First, your auditor will provide your business with a readiness assessment, where they analyze your business procedures, look for gaps, and then send you away with a list of processes that need to be fixed or optimized. This process will take a month or two.
Realistically, and based on the number of control gaps found, it could take your business months to implement the proper controls. By the time you have fully remediated the findings from the readiness assessment, it could have been six months since the customer asked you to produce a SOC report.
A Type 1 report is entirely optional, but in situations like this, it is recommended that tech companies engage an audit firm for a Type 1 report because it is the quickest and easiest way to obtain a signed SOC report in the hands of a prospective customer. A Type 1 (point-in-time) report is a clear stake in the ground for a Type 2 (over time) report.

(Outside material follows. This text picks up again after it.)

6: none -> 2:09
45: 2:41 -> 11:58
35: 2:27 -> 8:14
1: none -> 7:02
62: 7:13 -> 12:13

Type 1 prepares the tech company for the rigor and requirements of Type 2 and sets the stage for a smooth and successful Type 2 audit process.

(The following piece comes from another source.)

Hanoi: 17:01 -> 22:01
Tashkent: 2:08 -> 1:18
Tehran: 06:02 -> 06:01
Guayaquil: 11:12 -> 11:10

It will take about two months for an auditor to generate this report.
For customers of tech companies, Type 2 reports carry more weight because it shows that the proper security controls have been in place and operating effectively for a substantial amount of time. Usually, from the time your Type 1 report was completed, you will have to wait a full year before an auditor can return to generate a Type 2 report. However, the Type 2 can cover a shorter period of time. Some companies opt for 6-month Type 2 report to have it completed sooner.
It has now been about 20 months since your customer asked for your SOC 2 Type 2 report (or 14 months, if a 6-month audit period was requested). Although auditors will respond in a reasonable and timely manner, this kind of delay could cost your company the sale, and preparing for SOC reports ahead of time could help your company avoid a painful and stressful situation.
You may have the utmost confidence in your technology company’s security controls, but none of that confidence matters if you cannot prove your security posture to your customers. Getting new customers is hard, and the last thing you want are roadblocks to closing a sale. Having a SOC report in hand can be invaluable in pushing that deal over the finish line. So, don’t wait to be asked—start now!